Layer upon layer of new and more intrusive security, reacting to the latest “just-discovered threat” cannot be the default response as time goes on. Focusing on defending the targets, and smarter, more selective passenger screening, as well as research and investment into less intrusive standoff screening and behavioral profiling, advantages not only the security of the traveling public -- it dovetails nicely into the revenue objectives of the airline industry by not alienating the very passengers the industry needs to remain robust. And it addresses the civil rights concerns of passengers who feel unnecessarily violated by the screening requirement.
I am greatly concerned, however, that we may have little time before we are shown demonstrably, how woefully unprepared we are for new attacks on our country, and our bureaucrats rush to the microphones to tell us how they can’t be everywhere at once. It was 8 ½ years from the first attack on the World Trade Center to the second. It has been six-and-a-half since then.
The incidents I am familiar with cause me to believe with absolute certainty that Al Qaeda is actively gathering intelligence and strategizing for new airline attacks within the United States. The probes are real. Intelligence gathering is taking place in our airports and on our airplanes on a continuing basis. The bad guys are not dissuaded by anything we are doing in airline security. And they long ago figured out everything I am writing here.

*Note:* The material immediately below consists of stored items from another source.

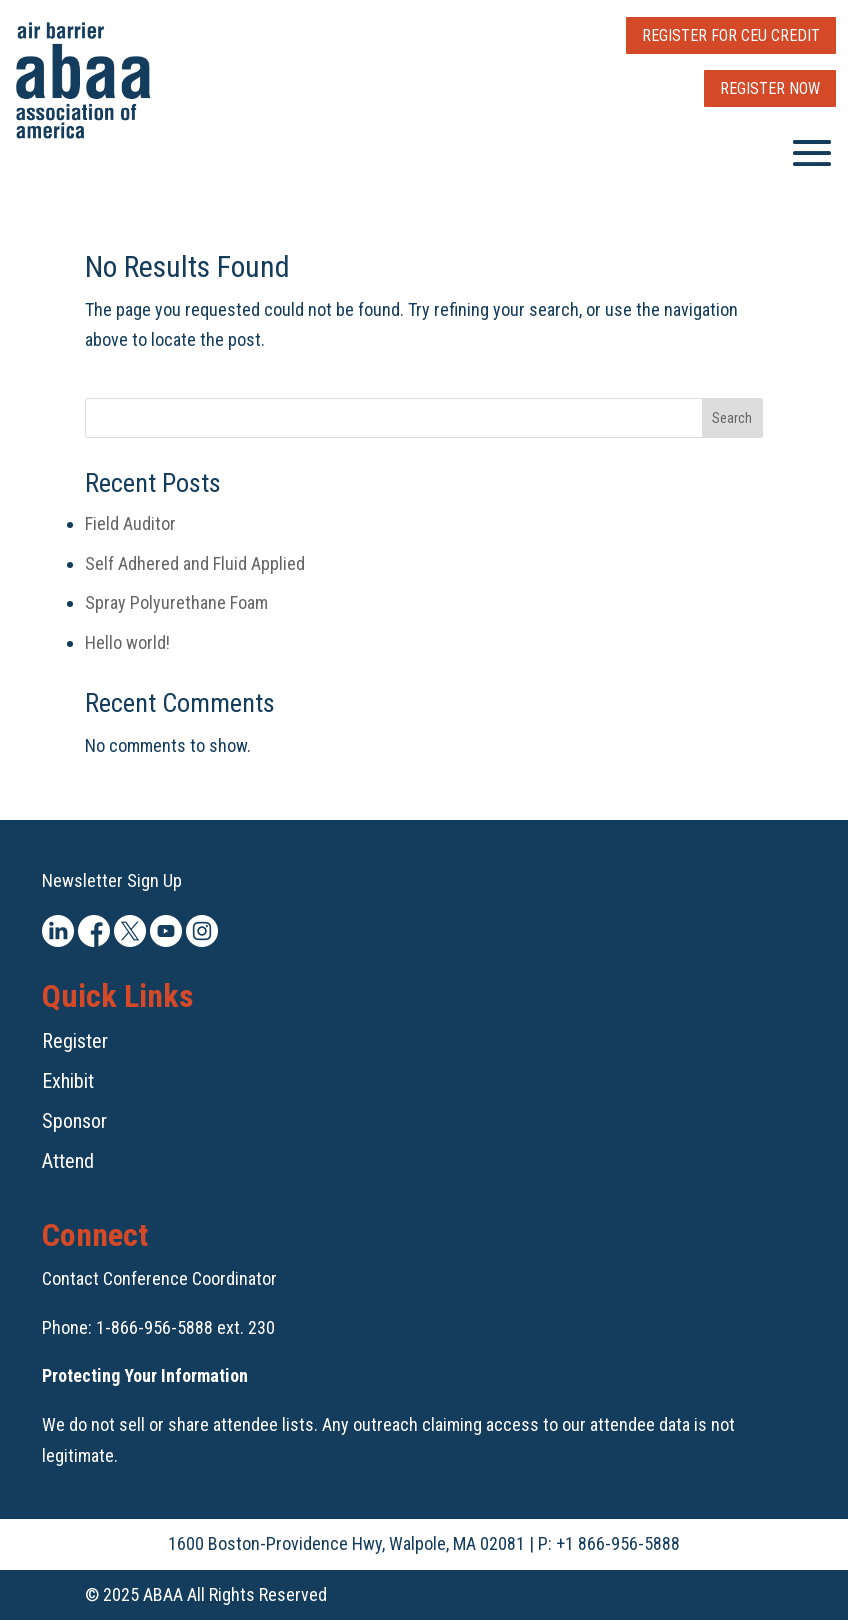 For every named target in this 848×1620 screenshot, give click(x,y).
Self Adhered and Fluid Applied (195, 563)
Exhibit (68, 1081)
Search (732, 418)
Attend (68, 1161)
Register (75, 1041)
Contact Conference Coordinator (159, 1278)
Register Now (770, 88)
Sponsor (74, 1121)
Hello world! (127, 642)
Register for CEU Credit (731, 35)
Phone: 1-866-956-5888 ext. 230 (158, 1327)
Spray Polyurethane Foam (176, 602)
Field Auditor (130, 523) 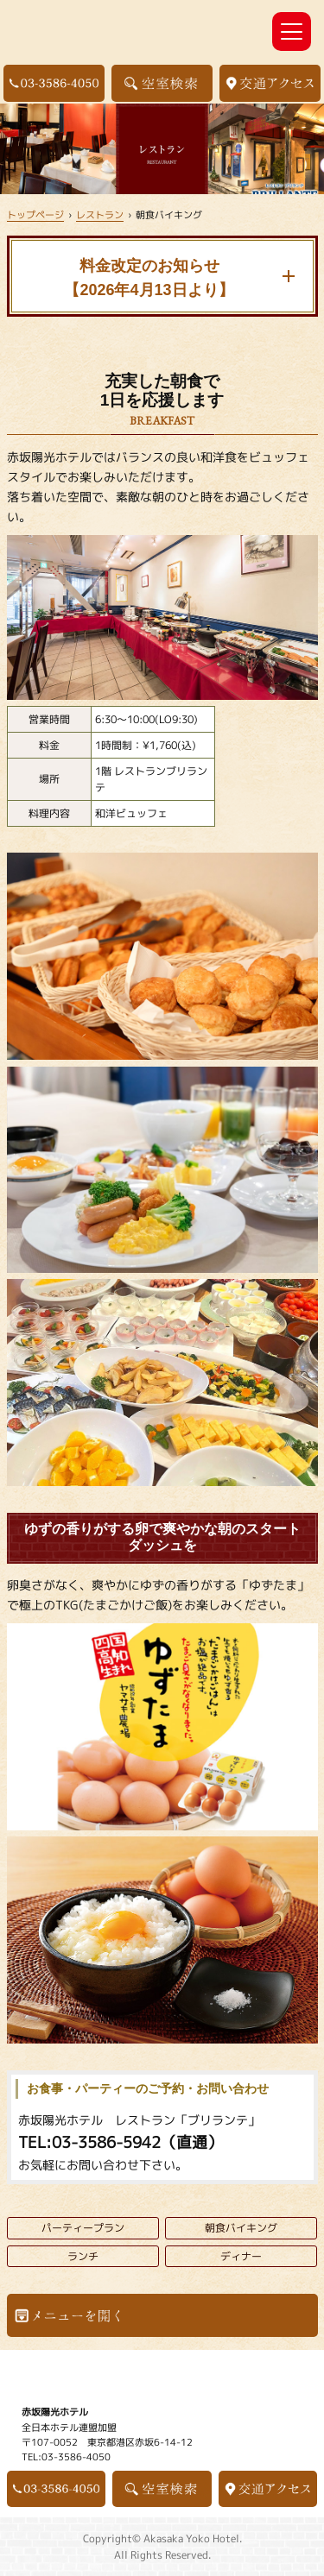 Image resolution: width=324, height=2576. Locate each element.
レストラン (100, 214)
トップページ (35, 214) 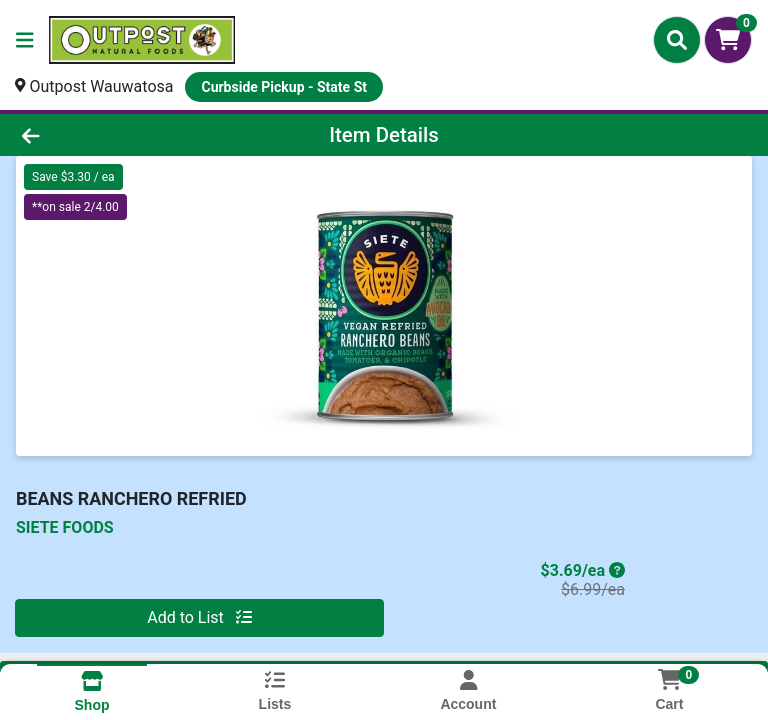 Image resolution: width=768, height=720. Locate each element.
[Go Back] (108, 135)
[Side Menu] (25, 40)
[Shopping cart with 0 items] (728, 40)
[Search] (677, 40) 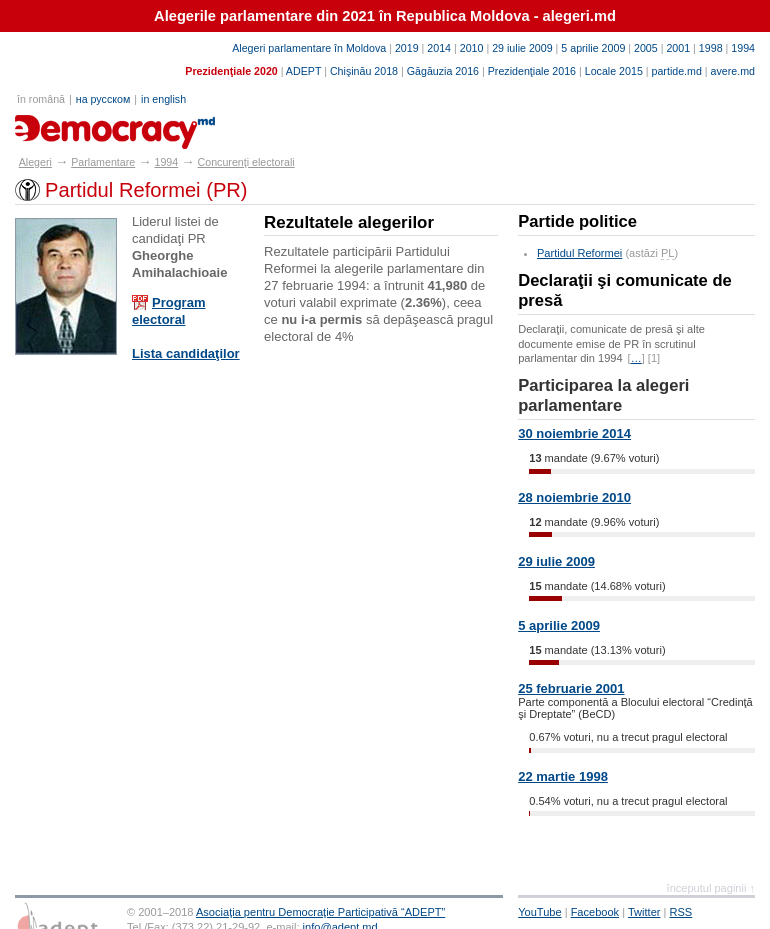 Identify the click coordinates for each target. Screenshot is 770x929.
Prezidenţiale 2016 (532, 71)
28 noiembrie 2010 (574, 497)
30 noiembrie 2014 (574, 433)
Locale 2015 (614, 71)
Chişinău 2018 (364, 71)
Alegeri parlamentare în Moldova (309, 48)
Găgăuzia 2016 (443, 71)
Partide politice (577, 221)
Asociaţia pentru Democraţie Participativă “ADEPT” (320, 912)
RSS (681, 912)
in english (163, 99)
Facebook (595, 912)
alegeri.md (60, 125)
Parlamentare (103, 162)
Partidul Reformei (579, 253)
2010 (472, 48)
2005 (646, 48)
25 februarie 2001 (571, 688)
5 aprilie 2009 (593, 48)
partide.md (677, 71)
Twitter (644, 912)
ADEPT (303, 71)
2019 (407, 48)
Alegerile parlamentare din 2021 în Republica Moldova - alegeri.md (385, 16)
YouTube (539, 912)
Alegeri (35, 162)
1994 (743, 48)
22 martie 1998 (563, 776)
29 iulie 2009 (522, 48)
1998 (711, 48)
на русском (103, 99)
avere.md (733, 71)
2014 (439, 48)
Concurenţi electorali (246, 162)
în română (41, 99)
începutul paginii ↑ (711, 888)
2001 (678, 48) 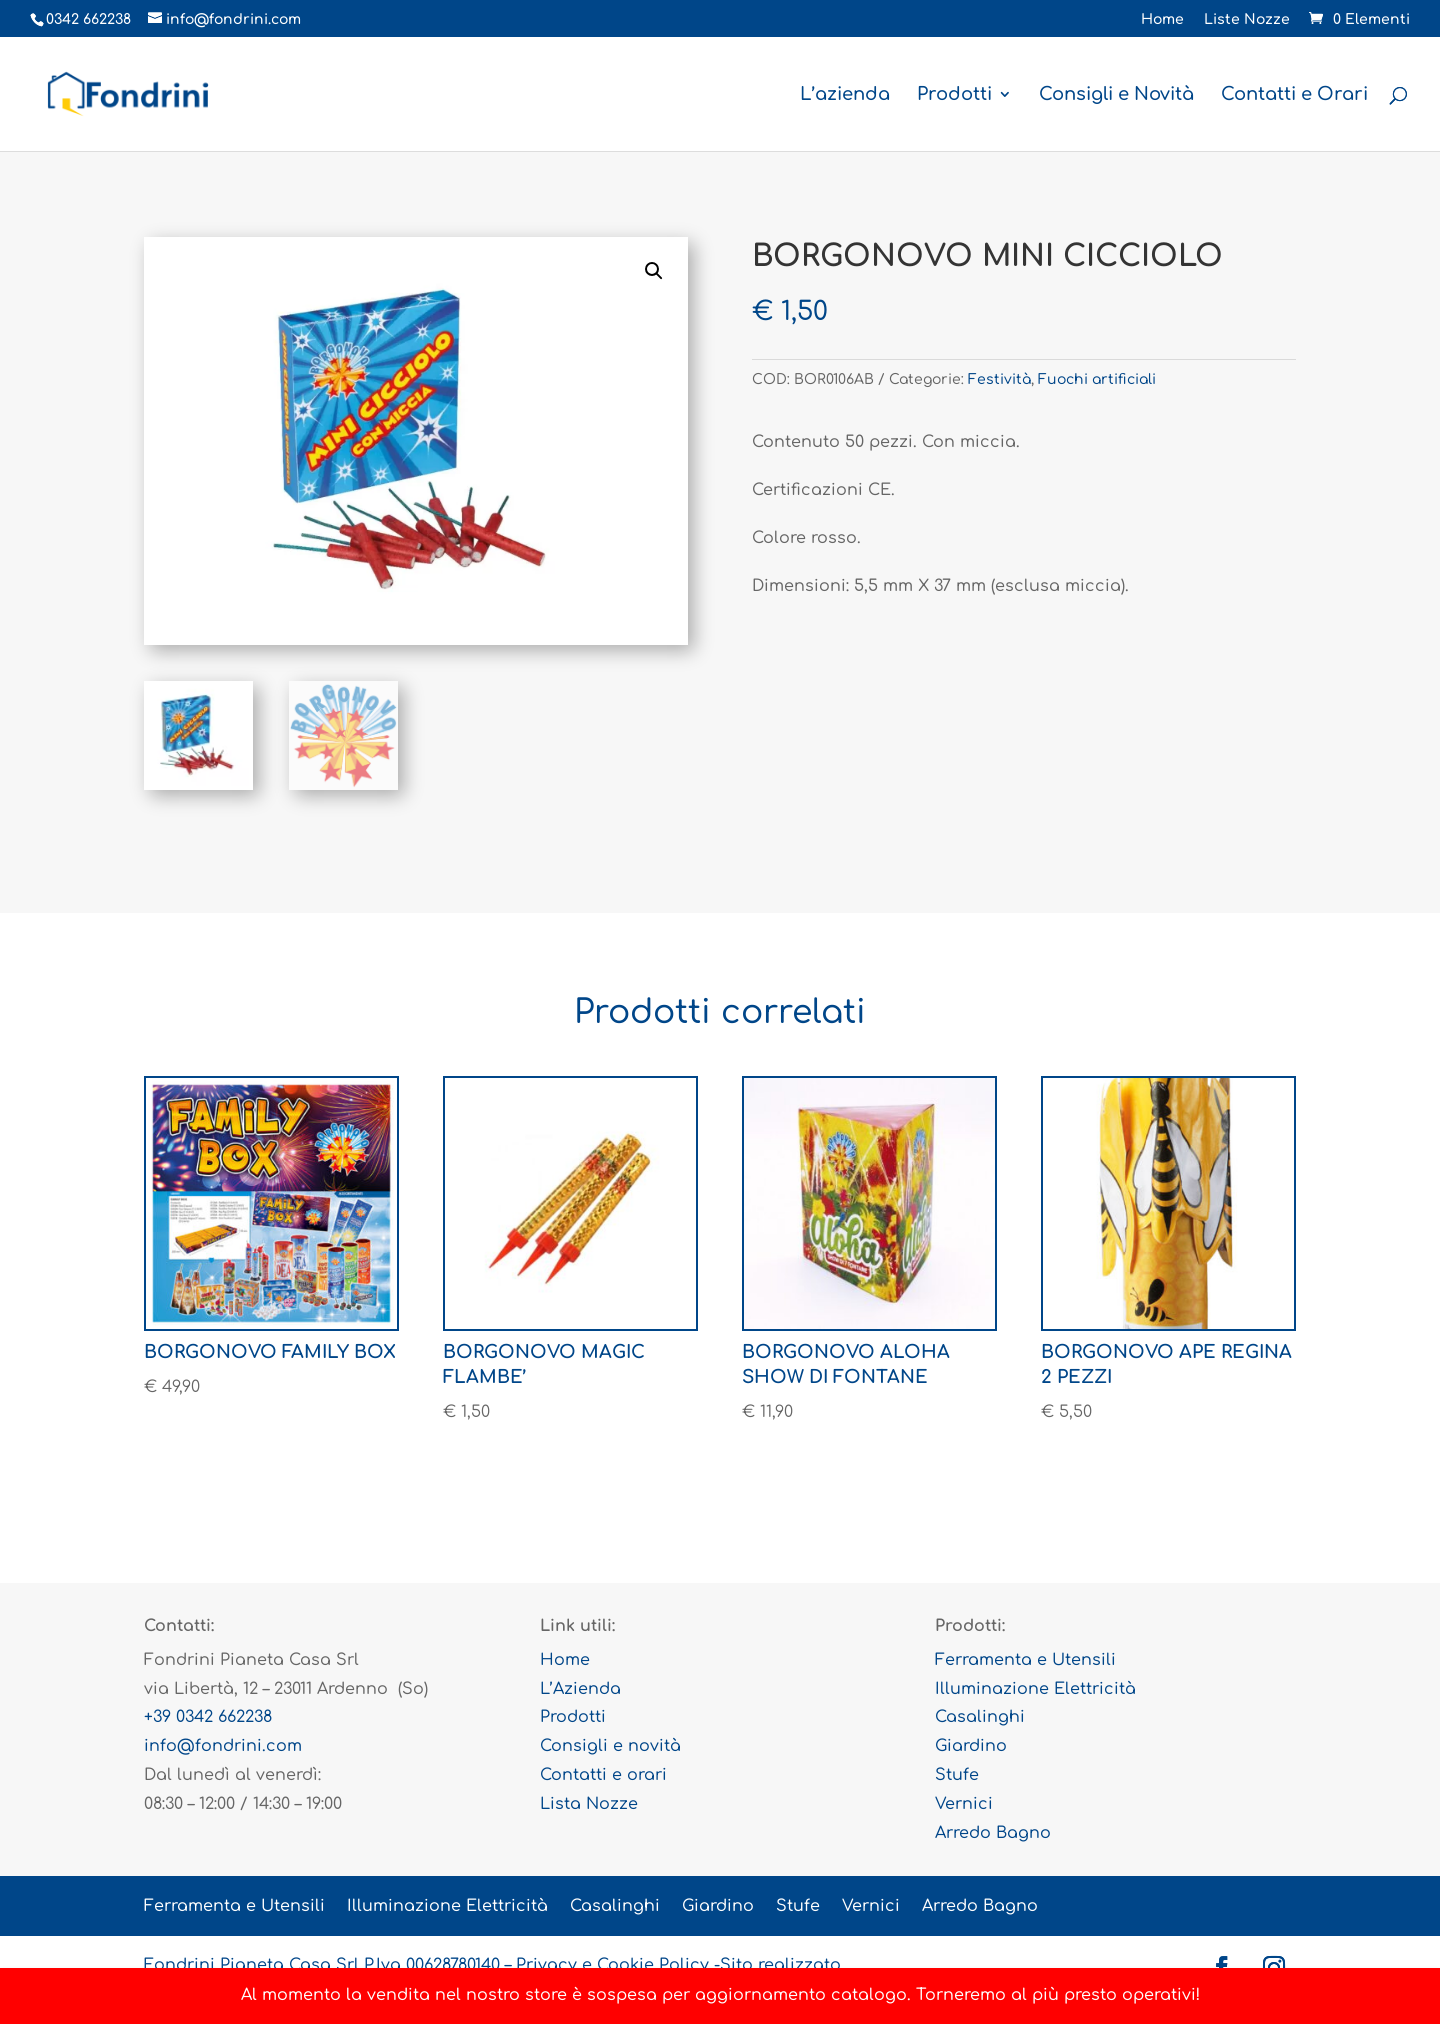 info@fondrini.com (223, 1746)
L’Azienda (580, 1689)
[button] (654, 271)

In the absence of time to reinvent the system, it falls to Congress to provide critical new legislation that at least hardens our airliners against new 9/11’s. We need legislation developed in consultation with front line air crews and front line air marshals – first responders with no revenue or bureaucratic agenda -- that empowers our crews with training and information, urgently streamlines the federal flight deck officer program and encourages volunteers, trains flight attendants and TSA personnel to recognize subtle suspicious behaviors, and increases the specialization of our air marshals to take advantage of their skills and expertise. Airline security needs to be risk-based; but it also must be resource-based. And we have fewer resources than we would like to believe.
Most of all, our federal agencies must be willing to look at their own failures and limitations with open eyes. They must admit them, then work aggressively to address them where they can -- instead of offering hollow platitudes a sixth grader could see through to try to keep us from seeing the emperor has no clothes. Doing other only undercuts our confidence and keeps us at risk.
If the past is any guide, Al Qaeda will become more inventive and better prepared, their weapons and tactics more imaginative and more complex, and their operational security, better over time. Airline security cannot be operated as a desperate, reactive response to the latest threat, but must be managed as a system that can more easily counter a threat wherever it is uncovered on a regular basis.
In the end, the only measure of the viability of airline security is to ask, “If Al Qaeda hijacked 10 airliners tomorrow, could any of them hit a building?” Right now, you don’t want to know the answer.